Your assignment
Lines below containing the word "году" should be copied out.

Raw data
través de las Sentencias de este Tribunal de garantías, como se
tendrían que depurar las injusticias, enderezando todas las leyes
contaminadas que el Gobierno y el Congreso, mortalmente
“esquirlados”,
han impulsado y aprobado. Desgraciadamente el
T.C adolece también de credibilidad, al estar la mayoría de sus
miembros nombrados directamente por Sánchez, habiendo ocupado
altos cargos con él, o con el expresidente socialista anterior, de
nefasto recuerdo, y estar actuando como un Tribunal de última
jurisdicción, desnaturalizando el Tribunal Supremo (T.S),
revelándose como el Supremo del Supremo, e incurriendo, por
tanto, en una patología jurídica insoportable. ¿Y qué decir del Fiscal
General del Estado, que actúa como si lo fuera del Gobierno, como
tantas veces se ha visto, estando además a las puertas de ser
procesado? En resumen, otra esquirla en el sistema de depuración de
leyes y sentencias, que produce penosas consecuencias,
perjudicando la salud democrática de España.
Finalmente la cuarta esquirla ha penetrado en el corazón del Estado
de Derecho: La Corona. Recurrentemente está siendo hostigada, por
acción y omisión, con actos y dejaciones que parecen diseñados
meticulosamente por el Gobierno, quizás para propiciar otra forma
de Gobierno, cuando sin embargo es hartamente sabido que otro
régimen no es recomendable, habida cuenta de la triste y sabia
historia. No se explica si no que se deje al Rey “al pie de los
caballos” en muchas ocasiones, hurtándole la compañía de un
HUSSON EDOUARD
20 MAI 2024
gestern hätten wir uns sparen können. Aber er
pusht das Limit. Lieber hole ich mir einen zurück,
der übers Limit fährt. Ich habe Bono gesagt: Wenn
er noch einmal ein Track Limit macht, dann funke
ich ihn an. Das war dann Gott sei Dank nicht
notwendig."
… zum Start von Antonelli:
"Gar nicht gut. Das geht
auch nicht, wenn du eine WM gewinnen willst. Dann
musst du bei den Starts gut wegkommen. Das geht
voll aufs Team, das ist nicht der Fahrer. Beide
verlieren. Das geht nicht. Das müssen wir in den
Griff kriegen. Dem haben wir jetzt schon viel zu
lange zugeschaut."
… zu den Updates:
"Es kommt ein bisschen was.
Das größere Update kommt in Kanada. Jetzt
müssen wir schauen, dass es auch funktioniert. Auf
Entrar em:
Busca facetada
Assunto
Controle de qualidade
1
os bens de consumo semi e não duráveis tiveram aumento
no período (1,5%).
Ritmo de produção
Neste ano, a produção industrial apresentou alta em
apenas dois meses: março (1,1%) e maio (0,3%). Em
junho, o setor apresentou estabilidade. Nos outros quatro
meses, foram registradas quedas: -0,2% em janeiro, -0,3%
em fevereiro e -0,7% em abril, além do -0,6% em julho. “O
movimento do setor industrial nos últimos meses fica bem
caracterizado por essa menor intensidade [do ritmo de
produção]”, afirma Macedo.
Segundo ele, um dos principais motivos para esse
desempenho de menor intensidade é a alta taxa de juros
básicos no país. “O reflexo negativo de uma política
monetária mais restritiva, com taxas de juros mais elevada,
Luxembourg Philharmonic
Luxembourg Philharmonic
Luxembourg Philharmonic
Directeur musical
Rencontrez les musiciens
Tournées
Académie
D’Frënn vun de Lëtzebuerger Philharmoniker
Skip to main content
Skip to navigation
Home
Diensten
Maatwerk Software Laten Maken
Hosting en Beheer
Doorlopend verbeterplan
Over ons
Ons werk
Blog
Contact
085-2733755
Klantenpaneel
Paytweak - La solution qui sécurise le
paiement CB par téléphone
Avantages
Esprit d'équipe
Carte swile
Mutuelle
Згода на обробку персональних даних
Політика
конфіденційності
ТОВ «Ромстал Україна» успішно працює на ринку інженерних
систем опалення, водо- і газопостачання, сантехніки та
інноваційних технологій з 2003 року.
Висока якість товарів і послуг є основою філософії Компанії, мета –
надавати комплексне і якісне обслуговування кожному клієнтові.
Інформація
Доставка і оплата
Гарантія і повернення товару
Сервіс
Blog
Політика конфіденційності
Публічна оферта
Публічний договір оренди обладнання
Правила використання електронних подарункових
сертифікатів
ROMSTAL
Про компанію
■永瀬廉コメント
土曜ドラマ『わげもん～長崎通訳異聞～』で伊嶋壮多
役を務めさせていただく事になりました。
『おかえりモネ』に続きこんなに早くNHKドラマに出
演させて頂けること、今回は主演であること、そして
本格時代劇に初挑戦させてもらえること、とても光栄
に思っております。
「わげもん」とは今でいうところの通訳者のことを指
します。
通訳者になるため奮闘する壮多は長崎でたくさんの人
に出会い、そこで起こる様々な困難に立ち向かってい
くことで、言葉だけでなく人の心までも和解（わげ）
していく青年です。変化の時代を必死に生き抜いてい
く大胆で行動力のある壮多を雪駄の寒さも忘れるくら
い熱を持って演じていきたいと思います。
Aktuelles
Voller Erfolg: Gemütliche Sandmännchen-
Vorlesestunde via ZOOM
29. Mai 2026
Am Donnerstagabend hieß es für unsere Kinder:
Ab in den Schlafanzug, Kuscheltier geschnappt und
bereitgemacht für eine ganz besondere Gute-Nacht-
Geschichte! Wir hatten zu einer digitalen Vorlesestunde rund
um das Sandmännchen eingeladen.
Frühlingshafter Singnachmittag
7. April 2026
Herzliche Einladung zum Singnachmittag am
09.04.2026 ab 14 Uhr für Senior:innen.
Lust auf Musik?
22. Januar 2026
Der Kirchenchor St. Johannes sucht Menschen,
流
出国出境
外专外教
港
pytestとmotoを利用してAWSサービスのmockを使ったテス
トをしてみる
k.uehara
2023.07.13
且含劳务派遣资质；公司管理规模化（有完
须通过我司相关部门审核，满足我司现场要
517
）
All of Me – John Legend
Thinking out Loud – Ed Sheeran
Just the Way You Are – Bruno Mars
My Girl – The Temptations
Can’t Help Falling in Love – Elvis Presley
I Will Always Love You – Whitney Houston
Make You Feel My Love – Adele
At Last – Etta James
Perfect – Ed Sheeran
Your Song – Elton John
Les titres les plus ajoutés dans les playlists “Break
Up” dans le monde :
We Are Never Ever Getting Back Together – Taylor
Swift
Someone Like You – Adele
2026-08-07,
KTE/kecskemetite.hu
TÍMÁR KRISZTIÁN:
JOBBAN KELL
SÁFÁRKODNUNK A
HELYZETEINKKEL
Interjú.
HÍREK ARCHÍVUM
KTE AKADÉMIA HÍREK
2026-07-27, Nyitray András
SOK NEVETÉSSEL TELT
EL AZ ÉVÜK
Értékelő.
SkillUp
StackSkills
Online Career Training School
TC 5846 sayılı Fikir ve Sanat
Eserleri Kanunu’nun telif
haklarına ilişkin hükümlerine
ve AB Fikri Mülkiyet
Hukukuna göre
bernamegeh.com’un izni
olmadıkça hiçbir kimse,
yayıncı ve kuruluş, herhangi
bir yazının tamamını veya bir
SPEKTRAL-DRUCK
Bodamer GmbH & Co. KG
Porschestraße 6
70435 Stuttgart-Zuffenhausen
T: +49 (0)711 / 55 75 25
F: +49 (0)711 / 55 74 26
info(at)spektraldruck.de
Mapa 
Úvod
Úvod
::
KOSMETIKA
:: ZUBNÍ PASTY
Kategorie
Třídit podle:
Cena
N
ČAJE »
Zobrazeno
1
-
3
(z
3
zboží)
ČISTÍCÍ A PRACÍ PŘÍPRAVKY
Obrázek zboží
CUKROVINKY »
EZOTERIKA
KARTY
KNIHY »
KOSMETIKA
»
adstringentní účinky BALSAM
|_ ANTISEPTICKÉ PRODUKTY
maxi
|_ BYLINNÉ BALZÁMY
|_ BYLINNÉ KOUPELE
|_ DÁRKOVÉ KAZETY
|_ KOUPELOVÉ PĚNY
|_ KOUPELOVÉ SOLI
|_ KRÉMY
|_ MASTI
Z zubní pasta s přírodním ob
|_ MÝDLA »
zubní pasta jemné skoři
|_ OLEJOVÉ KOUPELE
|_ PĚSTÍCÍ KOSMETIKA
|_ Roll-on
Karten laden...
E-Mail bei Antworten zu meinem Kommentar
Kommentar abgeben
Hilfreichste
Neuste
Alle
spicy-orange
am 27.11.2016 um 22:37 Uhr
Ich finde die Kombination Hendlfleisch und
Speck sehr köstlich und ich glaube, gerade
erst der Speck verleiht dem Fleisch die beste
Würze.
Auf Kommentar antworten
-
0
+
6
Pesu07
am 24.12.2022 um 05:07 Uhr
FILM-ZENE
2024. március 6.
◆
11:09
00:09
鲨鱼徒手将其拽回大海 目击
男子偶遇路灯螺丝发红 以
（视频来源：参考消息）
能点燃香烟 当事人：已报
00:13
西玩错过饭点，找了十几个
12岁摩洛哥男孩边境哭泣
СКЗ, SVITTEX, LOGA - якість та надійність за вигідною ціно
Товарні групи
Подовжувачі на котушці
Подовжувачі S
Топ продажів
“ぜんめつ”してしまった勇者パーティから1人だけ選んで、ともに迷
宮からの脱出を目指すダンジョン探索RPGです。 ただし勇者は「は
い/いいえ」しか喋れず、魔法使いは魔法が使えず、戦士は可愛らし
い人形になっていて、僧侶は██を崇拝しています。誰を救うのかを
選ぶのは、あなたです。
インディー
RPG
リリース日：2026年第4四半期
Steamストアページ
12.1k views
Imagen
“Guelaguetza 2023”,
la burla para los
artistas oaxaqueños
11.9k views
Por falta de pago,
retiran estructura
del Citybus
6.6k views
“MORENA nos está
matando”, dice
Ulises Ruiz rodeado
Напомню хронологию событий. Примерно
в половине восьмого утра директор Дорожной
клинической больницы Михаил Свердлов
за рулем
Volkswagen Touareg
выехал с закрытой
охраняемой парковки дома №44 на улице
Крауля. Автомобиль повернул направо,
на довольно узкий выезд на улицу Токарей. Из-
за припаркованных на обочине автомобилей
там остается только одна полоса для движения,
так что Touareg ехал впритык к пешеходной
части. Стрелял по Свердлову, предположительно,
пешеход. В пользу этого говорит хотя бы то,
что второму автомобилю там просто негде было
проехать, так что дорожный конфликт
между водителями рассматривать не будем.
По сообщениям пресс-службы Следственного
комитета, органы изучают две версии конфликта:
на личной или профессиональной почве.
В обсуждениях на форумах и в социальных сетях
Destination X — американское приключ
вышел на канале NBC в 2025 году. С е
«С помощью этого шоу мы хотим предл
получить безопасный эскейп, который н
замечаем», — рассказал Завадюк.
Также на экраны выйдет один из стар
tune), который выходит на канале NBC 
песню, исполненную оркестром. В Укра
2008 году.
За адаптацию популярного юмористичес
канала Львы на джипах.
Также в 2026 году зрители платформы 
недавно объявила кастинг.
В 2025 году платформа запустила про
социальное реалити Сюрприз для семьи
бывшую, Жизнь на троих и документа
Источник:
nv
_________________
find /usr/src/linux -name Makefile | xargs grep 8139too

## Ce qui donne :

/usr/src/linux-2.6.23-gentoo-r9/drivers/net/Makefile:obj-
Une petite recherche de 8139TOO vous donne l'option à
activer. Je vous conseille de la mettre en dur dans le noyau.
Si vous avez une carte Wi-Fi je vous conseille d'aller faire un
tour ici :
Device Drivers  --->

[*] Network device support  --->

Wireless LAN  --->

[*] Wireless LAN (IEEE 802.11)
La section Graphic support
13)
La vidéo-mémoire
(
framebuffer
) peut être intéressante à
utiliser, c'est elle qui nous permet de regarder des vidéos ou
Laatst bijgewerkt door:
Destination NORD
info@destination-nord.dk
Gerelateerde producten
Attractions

Exercise output
вышел на канале NBC в 2025 году. С е
2008 году.
Также в 2026 году зрители платформы 
В 2025 году платформа запустила про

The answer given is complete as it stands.